Pros And Cons Of Different Clothing Label Types

Labels for your clothes are just as important as your website and business card. The colour, quality, size and finish communicate a perception of your brand and price point. Here in our Fashion Label Launch Pad Program, we make it a priority to discuss how to choose labels suitable for their collections early on in the design process. Often designers leave this step until the last minute! Thinking about this step as early as the first toile fitting helps eliminate mistakes, waste and can even shape the pattern making process to follow. The size and colour of your label can determine some major pattern making needs. This is why we talk about it so early on in the process.

In our recent monthly mentee catch up, we discussed how to holistically approach your label design, looking at how your actual collection is going to feel on your customers body, from care instructions, branding to sizing information.

Read on for our pros and cons of each label type.

Tip:
Keep the main label tag (brand) separate to size and care instructions. Until you know how many to order of each. As when starting out is difficult to gauge your audience and how many you will need exactly.

Heat Transfers

This label is printed onto a piece of paper and applied with high heat onto a piece of fabric.

  • Best used on sportswear and underwear as this won't irritate the skin like other labels might
  • Some flexible heat transfers can allow for stretch while the label remains intact
  • When you heat transfer into the inside of a garment you can see the limited stretch this can cause on the outside.
  • The transfer can come off the garment especially if people use a clothes dryer
  • Can be durable for up to 50 washes

Woven labels
This is a small piece of woven ribbon with your label details woven into it.

  • Simple designs work best here, complex text or design can be difficult to read
  • A benefit of these labels is they do not fade
  • They also look more bespoke or luxurious for high end brands
  • There are a variety of sizes, finishes and ways to sew into the garment
  • Best used for the main label and size label

Printed labels
This involves having your label details printed straight onto a ribbon to be sewn into the garment.

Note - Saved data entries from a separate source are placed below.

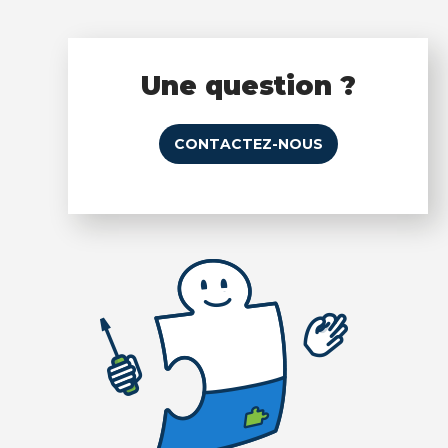
Une question ?
CONTACTEZ-NOUS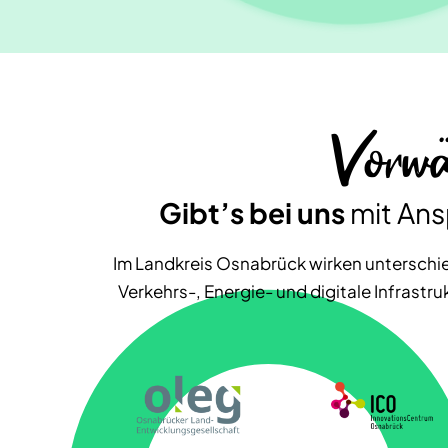
Vorwä
Gibt’s bei uns
mit Ans
Im Landkreis Osnabrück wirken unterschie
Verkehrs-, Energie- und digitale Infrastr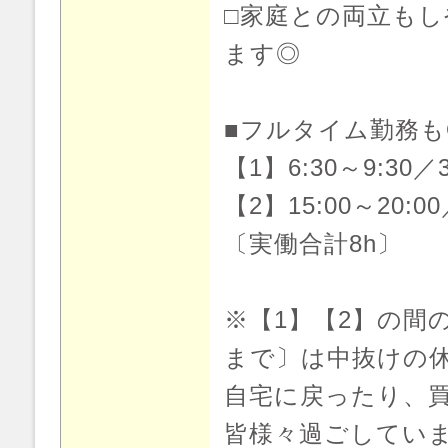
□家庭との両立も
ます◎
■フルタイム勤務も
【1】6:30～9:30／
【2】15:00～20:00
〔実働合計8h〕
※【1】【2】の間の時
まで〕は中抜けの
自宅に戻ったり、
皆様々過ごしていま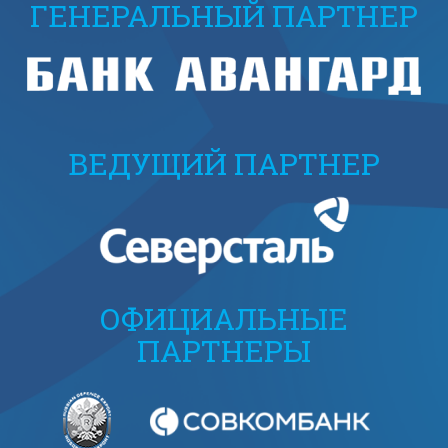
ГЕНЕРАЛЬНЫЙ ПАРТНЕР
ВЕДУЩИЙ ПАРТНЕР
ОФИЦИАЛЬНЫЕ
ПАРТНЕРЫ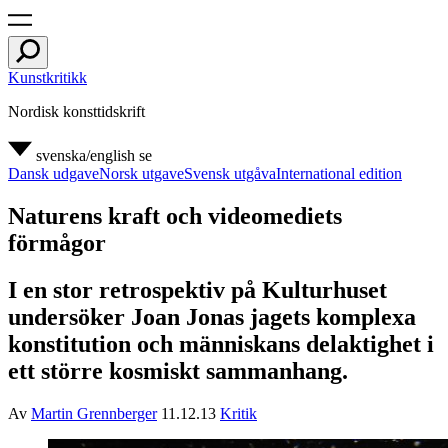
Kunstkritikk
Nordisk konsttidskrift
svenska/english
se
Dansk udgave
Norsk utgave
Svensk utgåva
International edition
Naturens kraft och videomediets
förmågor
I en stor retrospektiv på Kulturhuset
undersöker Joan Jonas jagets komplexa
konstitution och människans delaktighet i
ett större kosmiskt sammanhang.
Av
Martin Grennberger
11.12.13
Kritik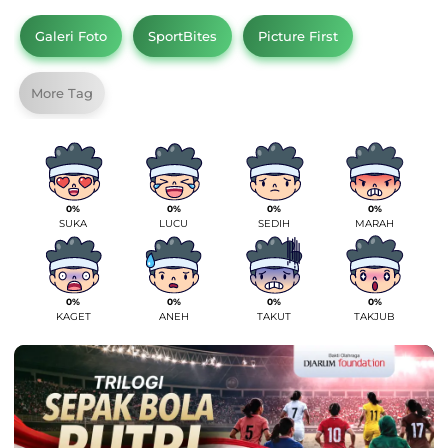
Galeri Foto
SportBites
Picture First
More Tag
0%
0%
0%
0%
SUKA
LUCU
SEDIH
MARAH
0%
0%
0%
0%
KAGET
ANEH
TAKUT
TAKJUB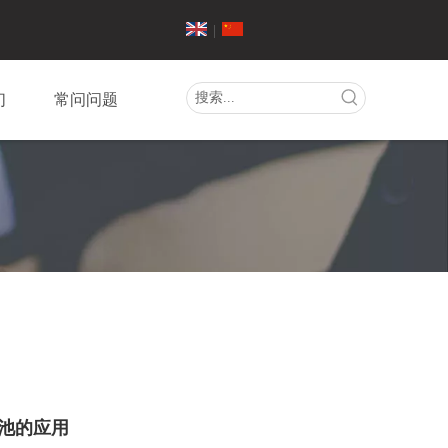
|
们
常问问题
池的应用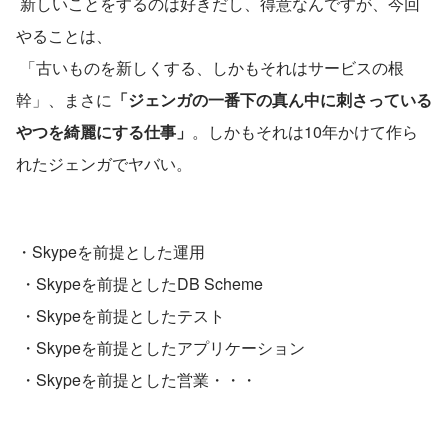
 新しいことをするのは好きだし、得意なんですが、今回
やることは、
 「古いものを新しくする、しかもそれはサービスの根
幹」、まさに
「ジェンガの一番下の真ん中に刺さっている
やつを綺麗にする仕事」
。しかもそれは10年かけて作ら
れたジェンガでヤバい。
・Skypeを前提とした運用
 ・Skypeを前提としたDB Scheme
 ・Skypeを前提としたテスト
 ・Skypeを前提としたアプリケーション
 ・Skypeを前提とした営業・・・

  • Best used on care instructions which can be printed on a number of base qualities such as satin or nylon tape
  • They are good for more information than the woven labels

I have recently seen labels printed using sublimation onto satin fabric with laser cut edges, please ask for a sample before ordering these labels to see if you like the effect.

I hope this helps breakdown the different label choices you have. Remember not to leave this to the last minute as it should be incorporated into the pattern development process. And a last point to mention, even though large, bulk buying orders can be tempting, for your first order we recommend starting with a small run to test the market before making a larger investment.